No es casualidad que la biblioteca, depósito del saber de nuestros antepasados y llena de sentido a través de la participación de los transcendentales de Dios, acabe sumida entre las llamas después de aprisionada en una fortaleza, en una cárcel y cuyo carcelero es, en esencia, un racionalista ciego con aires de místico posmoderno, cancerbero de la sabiduría y su destructor final entre carcajadas que antes condenaba ¿No se convirtió el conocimiento moderno en un laberinto contradictorio que no lleva a ningún sitio sino que va saltando de referencia vacua a otra referencia vacía hasta la consunción? ¿Que es el wokismo sino una consecuencia y una imagen de todo esto, de este deseo de destrucción universal, última estación del hombre erigido en dios, cortado de sus raíces humanas y divinas tras someter toda a la voluntad de poder de la modernidad y desterrar a Dios?
Conclusión
En el principio estaba el Logos, la Palabra creadora y vivificadora de Dios por y en quien todo fue hecho y en el principio de la modernidad estaba el silencio. Por eso sólo ahora queda callar porque no hay ninguna palabra de verdad que decir a Dios, a la Creación, a los demás y a uno mismo, no hay nada real que decir, sólo palabrerías sin sentido que es el mejor disfraz para la mentira, que es muda en el fondo. Tras la borrachera de poder y sometimiento de la realidad a su deseo y capricho, tras convertirse en dioses de pacotilla, creadores de nada y destructores de todo, sobreviene la falta de sentido, la soledad gélida de la mónada, el desamor; en una palabra, el infierno en el alma y el deseo por la Nada, por el No-Ser en que se ha convertido. Se ha perdido a sí mismo junto con la Creación y, sobre todo, al amor fundante de Dios y su imagen, Cristo, el Verbo encarnado.
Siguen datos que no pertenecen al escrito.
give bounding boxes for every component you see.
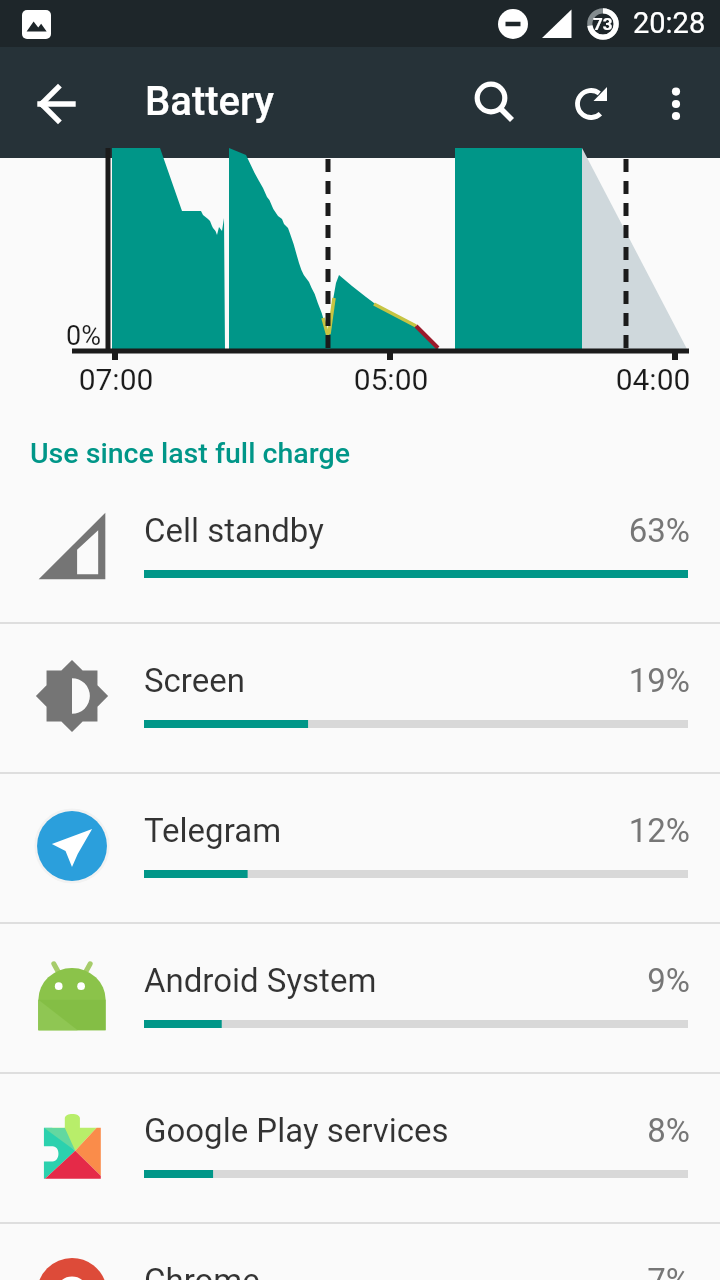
staticText: 73	[593, 14, 613, 34]
staticText: Use since last full charge	[30, 437, 350, 470]
staticText: 0%	[0, 320, 101, 352]
staticText: 07:00	[36, 362, 196, 397]
button[interactable]: Cell standby	[0, 474, 720, 622]
staticText: Google Play services	[144, 1111, 449, 1150]
button[interactable]: Refresh	[544, 47, 640, 158]
staticText: 63%	[0, 511, 690, 550]
button[interactable]: More options	[636, 47, 720, 158]
staticText: 8%	[0, 1111, 690, 1150]
staticText: Chrome	[144, 1261, 260, 1280]
staticText: Battery	[145, 78, 274, 125]
button[interactable]: Android System	[0, 924, 720, 1072]
staticText: 12%	[0, 811, 690, 850]
staticText: 9%	[0, 961, 690, 1000]
staticText: Android System	[144, 961, 377, 1000]
staticText: Telegram	[144, 811, 282, 850]
button[interactable]: Telegram	[0, 774, 720, 922]
staticText: Cell standby	[144, 511, 324, 550]
button[interactable]: Chrome	[0, 1224, 720, 1280]
staticText: 20:28	[633, 6, 706, 40]
staticText: 04:00	[573, 362, 720, 397]
button[interactable]: Google Play services	[0, 1074, 720, 1222]
button[interactable]: Screen	[0, 624, 720, 772]
button[interactable]: Search	[443, 47, 539, 158]
staticText: Screen	[144, 661, 245, 700]
staticText: 19%	[0, 661, 690, 700]
staticText: 05:00	[311, 362, 471, 397]
staticText: 7%	[0, 1261, 690, 1280]
button[interactable]: Back	[0, 47, 112, 158]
El nominalismo ha construido su propio infierno a través del voluntarismo, individualismo, el idealismo, para acabar en el nihilismo destructor y su nirvana imposible: el infierno. Todo por negar la más sencilla de la verdades: las dignidad dada por Dios a las cosas y las palabras en el principio fuera de la voluntad humana. Y Umberto Eco nos lo muestra claramente a su pesar y con un rasgo de esperanza inconsciente: el mero hecho de escribirlo y describirlo nos dice que la comunicación es posible, que las palabras reflejan la realidad aunque sea el vacío del alma moderna y es una espera de la respuesta de Dios.